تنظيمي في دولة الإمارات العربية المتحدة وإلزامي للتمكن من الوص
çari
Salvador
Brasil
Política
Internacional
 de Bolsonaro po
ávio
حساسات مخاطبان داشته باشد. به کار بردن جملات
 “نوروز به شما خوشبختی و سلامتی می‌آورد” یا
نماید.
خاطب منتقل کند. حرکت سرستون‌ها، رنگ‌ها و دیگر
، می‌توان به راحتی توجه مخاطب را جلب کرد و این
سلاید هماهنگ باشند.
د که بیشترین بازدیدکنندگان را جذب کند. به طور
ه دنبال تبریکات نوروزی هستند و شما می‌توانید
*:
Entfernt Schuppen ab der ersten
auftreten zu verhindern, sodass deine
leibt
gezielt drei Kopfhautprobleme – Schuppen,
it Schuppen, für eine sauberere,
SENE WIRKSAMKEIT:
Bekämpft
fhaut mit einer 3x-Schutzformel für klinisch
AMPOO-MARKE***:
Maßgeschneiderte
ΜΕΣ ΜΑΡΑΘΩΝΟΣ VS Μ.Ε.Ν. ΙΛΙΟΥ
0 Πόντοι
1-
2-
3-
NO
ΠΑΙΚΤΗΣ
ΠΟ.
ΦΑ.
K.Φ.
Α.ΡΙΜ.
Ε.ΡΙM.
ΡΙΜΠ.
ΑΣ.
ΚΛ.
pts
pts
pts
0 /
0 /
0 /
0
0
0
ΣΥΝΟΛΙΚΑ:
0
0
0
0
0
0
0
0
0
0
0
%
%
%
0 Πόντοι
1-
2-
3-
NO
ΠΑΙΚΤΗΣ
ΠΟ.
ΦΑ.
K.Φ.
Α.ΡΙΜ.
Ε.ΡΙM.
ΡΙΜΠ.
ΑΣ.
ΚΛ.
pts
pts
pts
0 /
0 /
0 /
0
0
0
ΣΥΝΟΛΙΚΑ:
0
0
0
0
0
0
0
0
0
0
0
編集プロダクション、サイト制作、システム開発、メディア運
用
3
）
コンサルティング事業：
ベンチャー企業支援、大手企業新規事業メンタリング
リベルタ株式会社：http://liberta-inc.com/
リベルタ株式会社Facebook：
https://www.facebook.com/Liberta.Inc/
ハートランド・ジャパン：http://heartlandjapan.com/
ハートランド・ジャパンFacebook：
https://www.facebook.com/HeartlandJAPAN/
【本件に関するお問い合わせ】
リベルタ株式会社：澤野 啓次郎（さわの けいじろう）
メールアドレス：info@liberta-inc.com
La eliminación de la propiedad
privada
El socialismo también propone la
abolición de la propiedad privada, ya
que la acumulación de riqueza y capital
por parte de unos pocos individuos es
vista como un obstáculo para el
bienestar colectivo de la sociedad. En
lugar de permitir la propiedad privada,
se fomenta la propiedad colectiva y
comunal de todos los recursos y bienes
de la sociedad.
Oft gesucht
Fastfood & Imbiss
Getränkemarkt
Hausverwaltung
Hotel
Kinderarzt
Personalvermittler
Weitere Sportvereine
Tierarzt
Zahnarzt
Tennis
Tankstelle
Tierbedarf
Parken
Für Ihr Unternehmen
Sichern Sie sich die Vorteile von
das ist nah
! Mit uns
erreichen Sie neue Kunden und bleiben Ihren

* EXERCISE
Your answer should be exactly the lines of the material above, starting at the one that holds "Weitere Sportvereine" and ending with the last.

* RESULT
Weitere Sportvereine
Tierarzt
Zahnarzt
Tennis
Tankstelle
Tierbedarf
Parken
Für Ihr Unternehmen
Sichern Sie sich die Vorteile von
das ist nah
! Mit uns
erreichen Sie neue Kunden und bleiben Ihren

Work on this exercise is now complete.